▶ _Exercise requirements_
Which lines of the records below contain the word "Your"? Copy each of them out.

▶ _Available data_
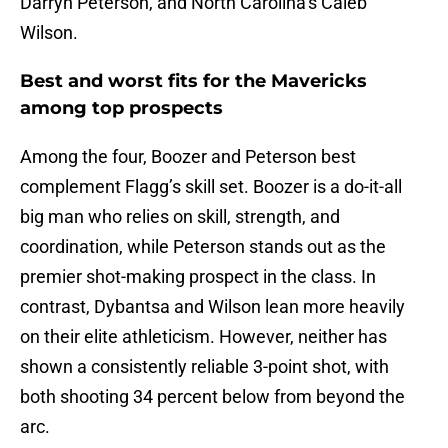
Darryn Peterson, and North Carolina’s Caleb
Wilson.
Best and worst fits for the Mavericks
among top prospects
Among the four, Boozer and Peterson best
complement Flagg’s skill set. Boozer is a do-it-all
big man who relies on skill, strength, and
coordination, while Peterson stands out as the
premier shot-making prospect in the class. In
contrast, Dybantsa and Wilson lean more heavily
on their elite athleticism. However, neither has
shown a consistently reliable 3-point shot, with
both shooting 34 percent below from beyond the
arc.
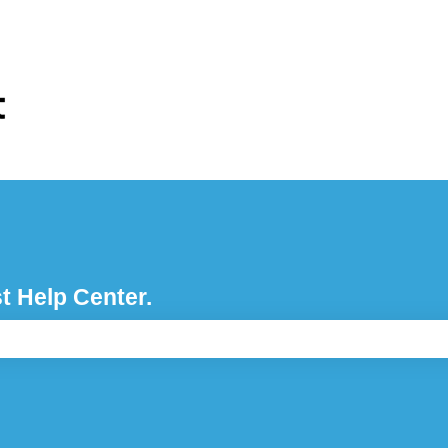
ons
t Help Center.
e search field is empty.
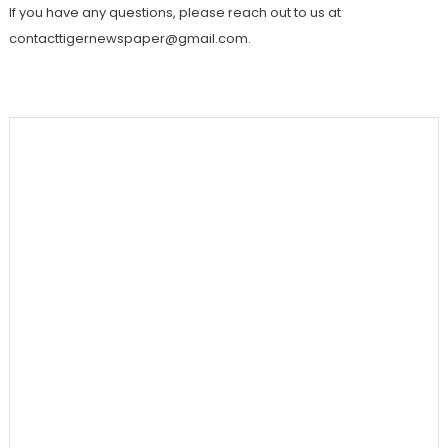
If you have any questions, please reach out to us at
contacttigernewspaper@gmail.com.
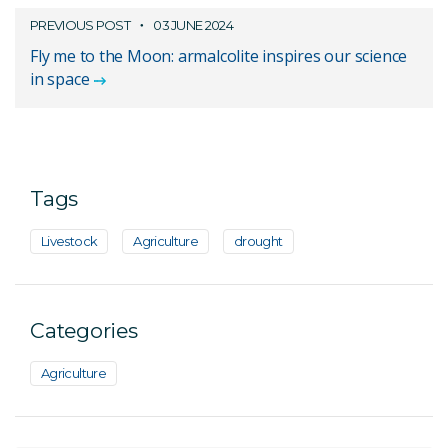
PREVIOUS POST
03 JUNE 2024
Fly me to the Moon: armalcolite inspires our science
in space
Tags
Livestock
Agriculture
drought
Categories
Agriculture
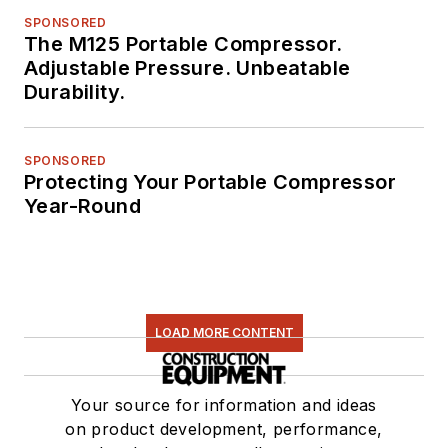
SPONSORED
The M125 Portable Compressor.
Adjustable Pressure. Unbeatable
Durability.
SPONSORED
Protecting Your Portable Compressor
Year-Round
LOAD MORE CONTENT
Your source for information and ideas
on product development, performance,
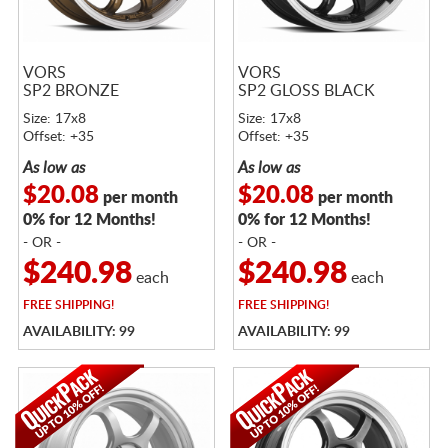
VORS
VORS
SP2 BRONZE
SP2 GLOSS BLACK
Size: 17x8
Size: 17x8
Offset: +35
Offset: +35
As low as
As low as
$20.08
$20.08
per month
per month
0% for 12 Months!
0% for 12 Months!
- OR -
- OR -
$240.98
$240.98
each
each
FREE
SHIPPING!
FREE
SHIPPING!
AVAILABILITY: 99
AVAILABILITY: 99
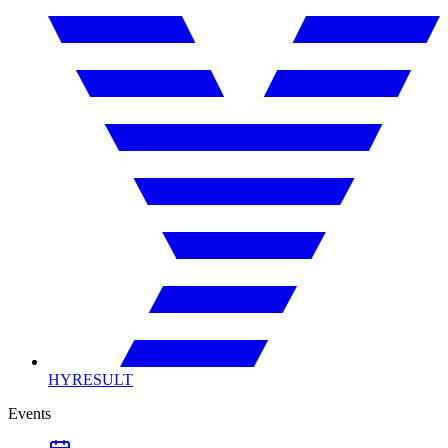
HYRESULT
Events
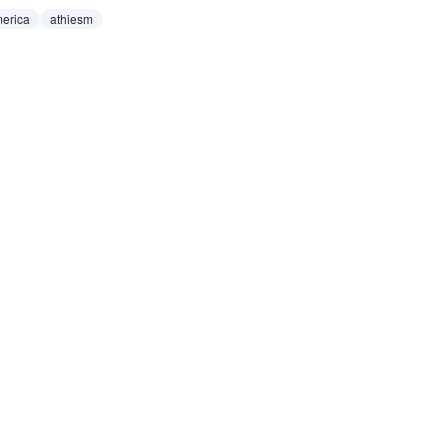
erica
athiesm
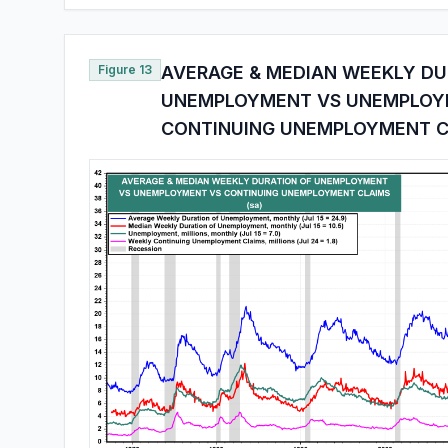
Figure 13
AVERAGE & MEDIAN WEEKLY DU
UNEMPLOYMENT VS UNEMPLOY
CONTINUING UNEMPLOYMENT C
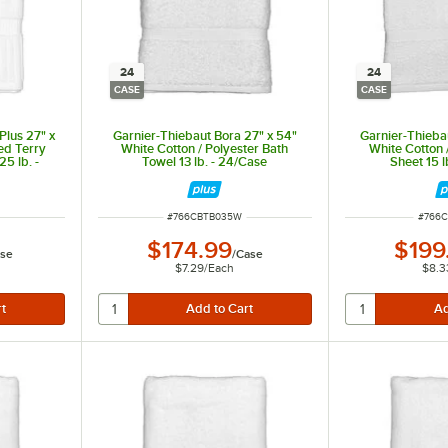
24
24
CASE
CASE
Plus 27" x
Garnier-Thiebaut Bora 27" x 54"
Garnier-Thieba
ed Terry
White Cotton / Polyester Bath
White Cotton 
5 lb. -
Towel 13 lb. - 24/Case
Sheet 15 l
ITEM NUMBER
ITEM 
#
766CBTB035W
#
766
$174.99
$199
se
/
Case
arn. Best suited for mid-range to upscale hotels, resorts, and spas.
$7.29
/
Each
$8.3
s and athletic clubs on a budget.
mid-range to upscale hotels, resorts, and spas.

▶ _Worked solution_
Protecting Your Portable Compressor
Your source for information and ideas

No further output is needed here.